» **WORK REQUIRED**
Below are records; reproduce exactly the lines from the first through the one containing "di Carrara presso".

(DATA FOR REVIEW)

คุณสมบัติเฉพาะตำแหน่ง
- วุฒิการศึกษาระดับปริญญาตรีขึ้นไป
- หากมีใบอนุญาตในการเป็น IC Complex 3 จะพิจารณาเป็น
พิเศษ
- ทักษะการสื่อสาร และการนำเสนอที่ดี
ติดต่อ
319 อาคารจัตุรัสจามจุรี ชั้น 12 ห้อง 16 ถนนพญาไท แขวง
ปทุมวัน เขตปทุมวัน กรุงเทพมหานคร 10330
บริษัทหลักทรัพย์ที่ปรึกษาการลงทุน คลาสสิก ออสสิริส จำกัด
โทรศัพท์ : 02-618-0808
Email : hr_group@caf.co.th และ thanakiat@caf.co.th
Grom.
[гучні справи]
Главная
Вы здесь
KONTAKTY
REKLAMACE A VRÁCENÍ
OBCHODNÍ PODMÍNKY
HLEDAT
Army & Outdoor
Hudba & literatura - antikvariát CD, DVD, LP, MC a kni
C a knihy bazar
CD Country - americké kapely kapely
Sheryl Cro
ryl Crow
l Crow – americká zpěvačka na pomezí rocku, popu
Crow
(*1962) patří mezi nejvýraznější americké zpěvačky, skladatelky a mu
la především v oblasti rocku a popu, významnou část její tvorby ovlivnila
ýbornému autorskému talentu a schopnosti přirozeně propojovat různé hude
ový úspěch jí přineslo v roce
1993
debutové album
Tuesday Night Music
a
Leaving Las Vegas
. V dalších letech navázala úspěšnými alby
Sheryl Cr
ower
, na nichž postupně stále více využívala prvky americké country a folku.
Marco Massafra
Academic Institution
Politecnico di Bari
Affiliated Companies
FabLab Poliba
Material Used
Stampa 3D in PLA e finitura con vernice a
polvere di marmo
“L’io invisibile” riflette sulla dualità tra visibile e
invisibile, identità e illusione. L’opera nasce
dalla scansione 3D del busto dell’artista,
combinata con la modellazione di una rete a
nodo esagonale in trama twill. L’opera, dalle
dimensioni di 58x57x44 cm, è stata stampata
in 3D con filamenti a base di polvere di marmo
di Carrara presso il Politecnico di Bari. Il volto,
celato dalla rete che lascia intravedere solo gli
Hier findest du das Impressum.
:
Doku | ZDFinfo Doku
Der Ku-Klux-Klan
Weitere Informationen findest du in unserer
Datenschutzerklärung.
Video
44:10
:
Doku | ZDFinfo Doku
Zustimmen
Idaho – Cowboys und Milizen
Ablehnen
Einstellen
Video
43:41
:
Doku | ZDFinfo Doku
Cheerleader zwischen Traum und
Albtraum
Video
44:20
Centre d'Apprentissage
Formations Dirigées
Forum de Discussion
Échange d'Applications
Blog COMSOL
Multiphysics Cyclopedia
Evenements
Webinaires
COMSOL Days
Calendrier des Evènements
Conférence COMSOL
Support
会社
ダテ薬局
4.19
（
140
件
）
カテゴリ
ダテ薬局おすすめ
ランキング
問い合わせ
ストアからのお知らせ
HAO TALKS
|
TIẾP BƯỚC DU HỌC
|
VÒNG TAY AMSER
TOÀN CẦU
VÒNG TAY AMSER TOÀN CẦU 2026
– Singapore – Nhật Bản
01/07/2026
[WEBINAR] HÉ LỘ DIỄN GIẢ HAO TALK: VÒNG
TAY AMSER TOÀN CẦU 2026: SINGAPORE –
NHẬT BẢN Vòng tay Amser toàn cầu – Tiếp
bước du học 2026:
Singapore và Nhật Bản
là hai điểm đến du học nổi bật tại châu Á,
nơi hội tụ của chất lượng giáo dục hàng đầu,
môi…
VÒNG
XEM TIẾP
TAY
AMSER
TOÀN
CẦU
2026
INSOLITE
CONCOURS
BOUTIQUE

(End DATA FOR REVIEW)

» **RESULT OF THIS TASK**
คุณสมบัติเฉพาะตำแหน่ง
- วุฒิการศึกษาระดับปริญญาตรีขึ้นไป
- หากมีใบอนุญาตในการเป็น IC Complex 3 จะพิจารณาเป็น
พิเศษ
- ทักษะการสื่อสาร และการนำเสนอที่ดี
ติดต่อ
319 อาคารจัตุรัสจามจุรี ชั้น 12 ห้อง 16 ถนนพญาไท แขวง
ปทุมวัน เขตปทุมวัน กรุงเทพมหานคร 10330
บริษัทหลักทรัพย์ที่ปรึกษาการลงทุน คลาสสิก ออสสิริส จำกัด
โทรศัพท์ : 02-618-0808
Email : hr_group@caf.co.th และ thanakiat@caf.co.th
Grom.
[гучні справи]
Главная
Вы здесь
KONTAKTY
REKLAMACE A VRÁCENÍ
OBCHODNÍ PODMÍNKY
HLEDAT
Army & Outdoor
Hudba & literatura - antikvariát CD, DVD, LP, MC a kni
C a knihy bazar
CD Country - americké kapely kapely
Sheryl Cro
ryl Crow
l Crow – americká zpěvačka na pomezí rocku, popu
Crow
(*1962) patří mezi nejvýraznější americké zpěvačky, skladatelky a mu
la především v oblasti rocku a popu, významnou část její tvorby ovlivnila
ýbornému autorskému talentu a schopnosti přirozeně propojovat různé hude
ový úspěch jí přineslo v roce
1993
debutové album
Tuesday Night Music
a
Leaving Las Vegas
. V dalších letech navázala úspěšnými alby
Sheryl Cr
ower
, na nichž postupně stále více využívala prvky americké country a folku.
Marco Massafra
Academic Institution
Politecnico di Bari
Affiliated Companies
FabLab Poliba
Material Used
Stampa 3D in PLA e finitura con vernice a
polvere di marmo
“L’io invisibile” riflette sulla dualità tra visibile e
invisibile, identità e illusione. L’opera nasce
dalla scansione 3D del busto dell’artista,
combinata con la modellazione di una rete a
nodo esagonale in trama twill. L’opera, dalle
dimensioni di 58x57x44 cm, è stata stampata
in 3D con filamenti a base di polvere di marmo
di Carrara presso il Politecnico di Bari. Il volto,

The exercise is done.